**MATERIAL PROVIDED:**
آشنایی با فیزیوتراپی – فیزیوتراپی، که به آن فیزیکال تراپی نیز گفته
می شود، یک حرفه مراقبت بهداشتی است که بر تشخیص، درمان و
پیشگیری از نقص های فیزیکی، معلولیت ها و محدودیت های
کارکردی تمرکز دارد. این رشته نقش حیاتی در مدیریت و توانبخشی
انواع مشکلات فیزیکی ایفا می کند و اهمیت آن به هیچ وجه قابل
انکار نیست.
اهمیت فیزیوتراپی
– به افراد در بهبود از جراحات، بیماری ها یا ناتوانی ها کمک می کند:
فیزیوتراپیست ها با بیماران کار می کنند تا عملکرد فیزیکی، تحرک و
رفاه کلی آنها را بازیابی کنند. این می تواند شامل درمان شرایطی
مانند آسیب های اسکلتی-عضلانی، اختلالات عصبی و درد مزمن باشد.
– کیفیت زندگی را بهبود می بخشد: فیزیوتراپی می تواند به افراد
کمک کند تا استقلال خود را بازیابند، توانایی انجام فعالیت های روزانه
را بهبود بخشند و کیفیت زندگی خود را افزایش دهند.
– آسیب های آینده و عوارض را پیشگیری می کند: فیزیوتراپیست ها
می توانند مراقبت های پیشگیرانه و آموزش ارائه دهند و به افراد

**REQUIRED ACTION:** Please transcribe the data shown above in full, exactly as it stands.

**RESPONSE TO THE EXERCISE:**
آشنایی با فیزیوتراپی – فیزیوتراپی، که به آن فیزیکال تراپی نیز گفته
می شود، یک حرفه مراقبت بهداشتی است که بر تشخیص، درمان و
پیشگیری از نقص های فیزیکی، معلولیت ها و محدودیت های
کارکردی تمرکز دارد. این رشته نقش حیاتی در مدیریت و توانبخشی
انواع مشکلات فیزیکی ایفا می کند و اهمیت آن به هیچ وجه قابل
انکار نیست.
اهمیت فیزیوتراپی
– به افراد در بهبود از جراحات، بیماری ها یا ناتوانی ها کمک می کند:
فیزیوتراپیست ها با بیماران کار می کنند تا عملکرد فیزیکی، تحرک و
رفاه کلی آنها را بازیابی کنند. این می تواند شامل درمان شرایطی
مانند آسیب های اسکلتی-عضلانی، اختلالات عصبی و درد مزمن باشد.
– کیفیت زندگی را بهبود می بخشد: فیزیوتراپی می تواند به افراد
کمک کند تا استقلال خود را بازیابند، توانایی انجام فعالیت های روزانه
را بهبود بخشند و کیفیت زندگی خود را افزایش دهند.
– آسیب های آینده و عوارض را پیشگیری می کند: فیزیوتراپیست ها
می توانند مراقبت های پیشگیرانه و آموزش ارائه دهند و به افراد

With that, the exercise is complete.